In the material below, which lines hold the word "degli"? Pick each one out.

*** Opening of Given data ***

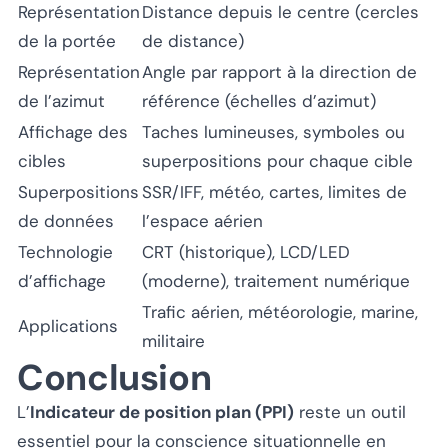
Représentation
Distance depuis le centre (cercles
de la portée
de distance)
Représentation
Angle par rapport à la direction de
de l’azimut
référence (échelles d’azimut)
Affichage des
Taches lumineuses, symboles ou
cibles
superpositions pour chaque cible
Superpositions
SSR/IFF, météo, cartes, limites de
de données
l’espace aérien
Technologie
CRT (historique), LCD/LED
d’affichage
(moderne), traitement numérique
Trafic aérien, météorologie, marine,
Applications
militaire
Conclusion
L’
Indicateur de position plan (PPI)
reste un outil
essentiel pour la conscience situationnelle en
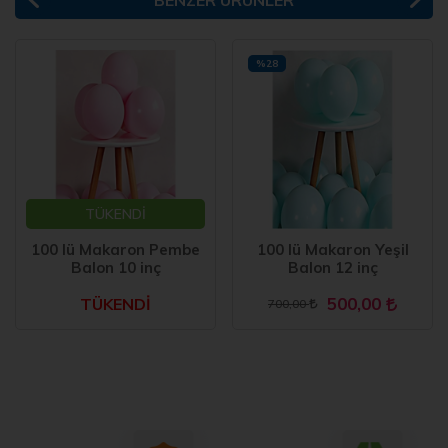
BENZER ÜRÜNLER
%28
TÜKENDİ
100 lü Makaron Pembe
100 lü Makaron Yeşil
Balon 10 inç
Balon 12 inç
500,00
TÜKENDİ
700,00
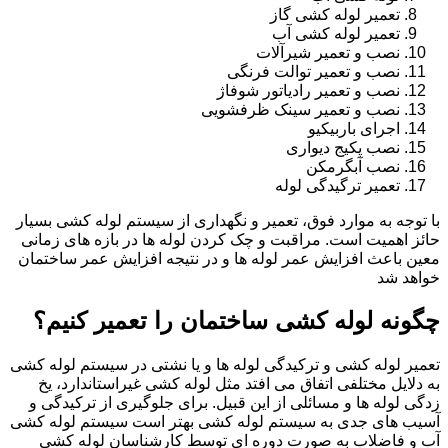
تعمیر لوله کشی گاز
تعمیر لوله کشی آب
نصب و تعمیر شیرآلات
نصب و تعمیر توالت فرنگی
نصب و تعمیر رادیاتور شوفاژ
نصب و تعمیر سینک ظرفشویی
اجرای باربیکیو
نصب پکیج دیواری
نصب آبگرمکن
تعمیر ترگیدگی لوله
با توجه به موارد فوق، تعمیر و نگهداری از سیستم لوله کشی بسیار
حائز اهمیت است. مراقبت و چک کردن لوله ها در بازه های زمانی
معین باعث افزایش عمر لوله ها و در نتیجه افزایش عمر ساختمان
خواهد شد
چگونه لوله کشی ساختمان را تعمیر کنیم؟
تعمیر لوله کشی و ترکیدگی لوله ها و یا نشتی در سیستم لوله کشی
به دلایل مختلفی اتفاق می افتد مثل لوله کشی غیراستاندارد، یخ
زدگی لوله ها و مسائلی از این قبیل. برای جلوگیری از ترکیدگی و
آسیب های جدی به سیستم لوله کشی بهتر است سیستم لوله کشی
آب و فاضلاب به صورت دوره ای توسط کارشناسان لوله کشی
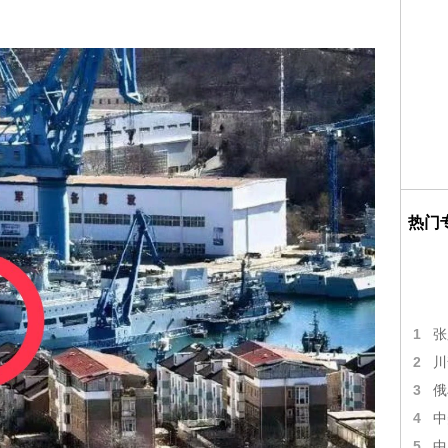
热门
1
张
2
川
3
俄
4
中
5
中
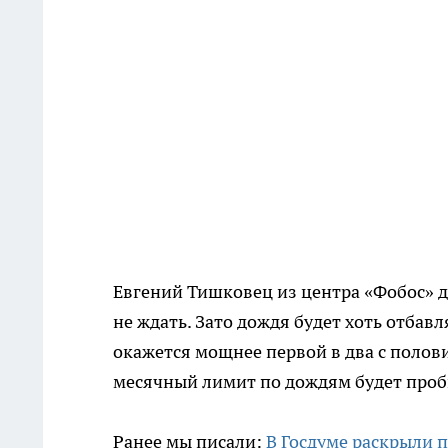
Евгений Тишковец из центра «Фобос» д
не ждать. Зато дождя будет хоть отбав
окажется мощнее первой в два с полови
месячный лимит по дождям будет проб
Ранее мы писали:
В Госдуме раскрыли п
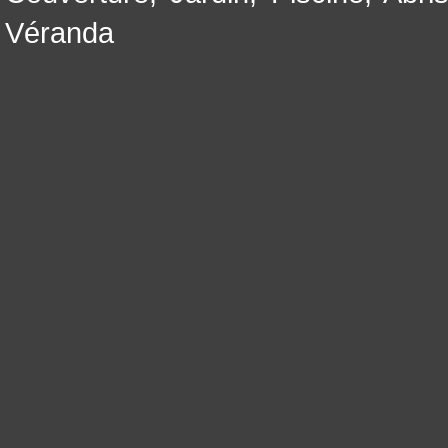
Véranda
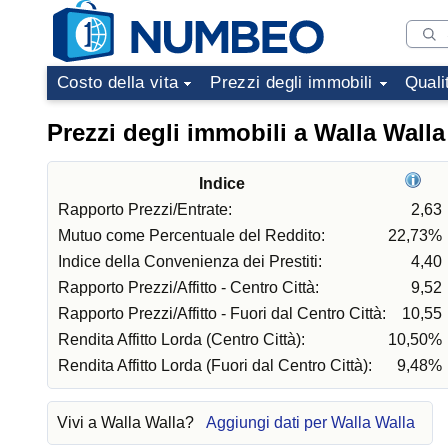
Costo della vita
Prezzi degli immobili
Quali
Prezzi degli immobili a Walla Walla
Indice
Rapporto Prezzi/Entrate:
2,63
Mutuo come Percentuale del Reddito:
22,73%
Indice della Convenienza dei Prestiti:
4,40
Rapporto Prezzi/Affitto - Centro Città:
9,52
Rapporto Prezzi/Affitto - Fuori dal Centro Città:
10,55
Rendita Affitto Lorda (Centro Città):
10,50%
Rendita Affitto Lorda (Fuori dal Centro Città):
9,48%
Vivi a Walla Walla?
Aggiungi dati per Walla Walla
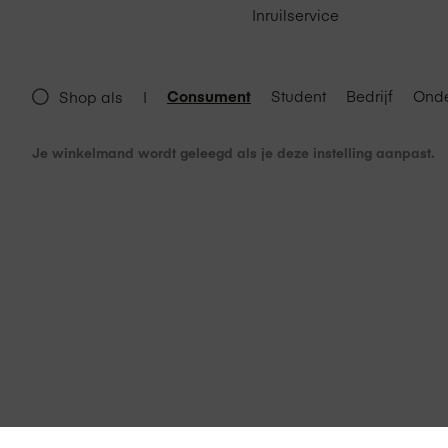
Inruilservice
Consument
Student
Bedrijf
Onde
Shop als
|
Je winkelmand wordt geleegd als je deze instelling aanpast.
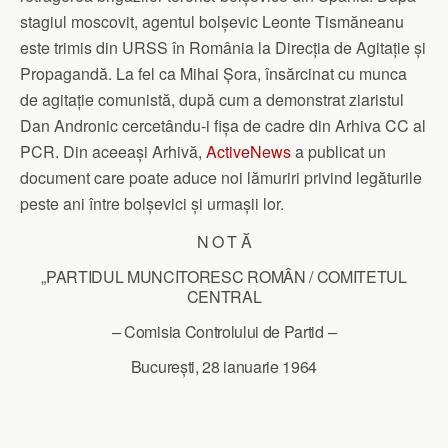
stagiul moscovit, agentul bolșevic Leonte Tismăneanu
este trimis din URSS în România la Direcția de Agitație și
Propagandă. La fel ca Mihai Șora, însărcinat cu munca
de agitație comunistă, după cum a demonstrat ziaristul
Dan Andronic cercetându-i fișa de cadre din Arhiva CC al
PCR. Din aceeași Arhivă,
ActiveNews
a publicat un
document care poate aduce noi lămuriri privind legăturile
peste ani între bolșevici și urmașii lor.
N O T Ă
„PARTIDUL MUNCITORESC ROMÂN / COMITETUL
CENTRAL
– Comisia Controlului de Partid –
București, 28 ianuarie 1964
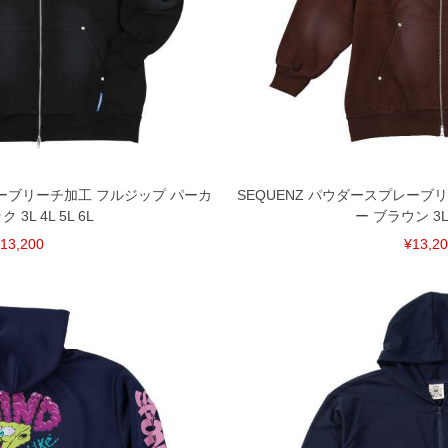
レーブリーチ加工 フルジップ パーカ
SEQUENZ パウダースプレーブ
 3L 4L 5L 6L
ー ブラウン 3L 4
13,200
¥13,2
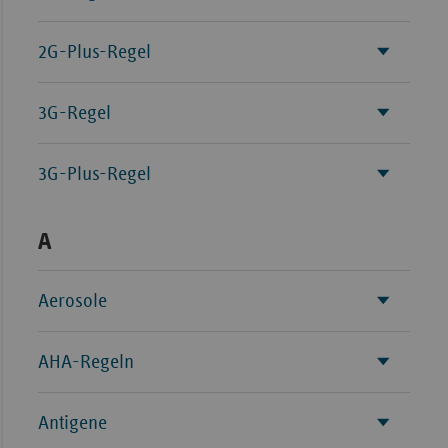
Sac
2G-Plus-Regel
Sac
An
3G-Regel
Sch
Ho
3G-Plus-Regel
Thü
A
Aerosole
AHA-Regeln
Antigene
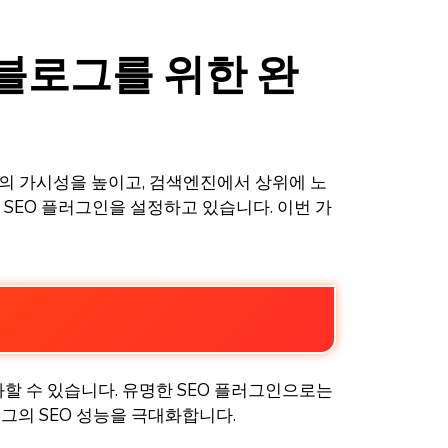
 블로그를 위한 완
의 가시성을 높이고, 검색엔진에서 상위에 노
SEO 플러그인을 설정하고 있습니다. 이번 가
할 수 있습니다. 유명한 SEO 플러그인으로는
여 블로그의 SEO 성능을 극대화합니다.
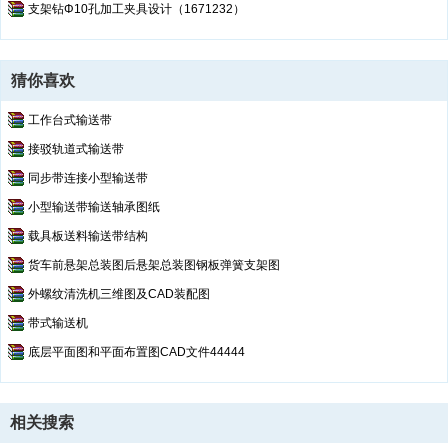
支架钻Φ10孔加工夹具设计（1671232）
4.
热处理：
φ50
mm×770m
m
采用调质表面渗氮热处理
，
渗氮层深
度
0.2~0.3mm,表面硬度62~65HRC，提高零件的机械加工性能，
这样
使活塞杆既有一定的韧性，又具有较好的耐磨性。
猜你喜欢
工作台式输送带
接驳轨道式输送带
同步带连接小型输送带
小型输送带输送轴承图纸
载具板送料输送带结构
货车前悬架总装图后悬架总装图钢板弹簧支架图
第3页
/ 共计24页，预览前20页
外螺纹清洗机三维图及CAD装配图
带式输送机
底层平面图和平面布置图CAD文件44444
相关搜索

*** Close of Given data ***
*** Opening of Given data ***

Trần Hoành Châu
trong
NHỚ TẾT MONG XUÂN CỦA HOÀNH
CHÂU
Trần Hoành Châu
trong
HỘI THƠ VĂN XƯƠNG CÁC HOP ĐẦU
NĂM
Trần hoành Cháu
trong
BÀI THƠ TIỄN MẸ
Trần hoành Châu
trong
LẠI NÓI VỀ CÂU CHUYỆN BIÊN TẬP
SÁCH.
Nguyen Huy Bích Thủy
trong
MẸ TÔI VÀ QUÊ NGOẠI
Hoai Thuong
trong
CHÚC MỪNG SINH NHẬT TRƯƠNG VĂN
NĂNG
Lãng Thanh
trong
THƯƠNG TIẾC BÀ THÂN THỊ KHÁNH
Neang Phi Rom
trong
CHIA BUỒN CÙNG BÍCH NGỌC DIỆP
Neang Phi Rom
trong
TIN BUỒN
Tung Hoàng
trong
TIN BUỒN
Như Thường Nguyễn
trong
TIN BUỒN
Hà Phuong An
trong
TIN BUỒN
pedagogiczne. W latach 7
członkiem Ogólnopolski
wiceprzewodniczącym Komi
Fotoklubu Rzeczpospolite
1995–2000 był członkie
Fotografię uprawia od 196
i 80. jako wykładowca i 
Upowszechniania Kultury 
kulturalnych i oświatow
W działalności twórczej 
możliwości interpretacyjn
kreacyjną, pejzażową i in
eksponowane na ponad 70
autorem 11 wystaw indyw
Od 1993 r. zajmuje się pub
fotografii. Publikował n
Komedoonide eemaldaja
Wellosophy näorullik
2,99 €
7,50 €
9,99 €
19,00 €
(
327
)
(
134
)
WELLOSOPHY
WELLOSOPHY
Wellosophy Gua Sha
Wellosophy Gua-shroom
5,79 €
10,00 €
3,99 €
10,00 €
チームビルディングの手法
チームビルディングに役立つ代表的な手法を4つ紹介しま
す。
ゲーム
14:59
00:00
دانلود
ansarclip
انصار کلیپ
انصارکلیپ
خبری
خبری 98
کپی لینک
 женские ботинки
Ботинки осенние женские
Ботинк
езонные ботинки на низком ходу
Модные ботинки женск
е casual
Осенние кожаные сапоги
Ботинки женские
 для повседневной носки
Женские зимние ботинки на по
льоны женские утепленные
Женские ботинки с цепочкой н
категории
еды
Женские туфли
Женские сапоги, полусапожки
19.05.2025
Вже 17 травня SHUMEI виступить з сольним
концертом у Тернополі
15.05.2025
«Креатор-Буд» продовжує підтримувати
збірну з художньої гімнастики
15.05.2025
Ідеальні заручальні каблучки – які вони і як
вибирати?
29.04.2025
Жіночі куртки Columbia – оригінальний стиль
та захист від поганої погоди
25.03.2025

*** Close of Given data ***

Written answer —
Prezzi degli immobili
Prezzi degli immobili a Walla Walla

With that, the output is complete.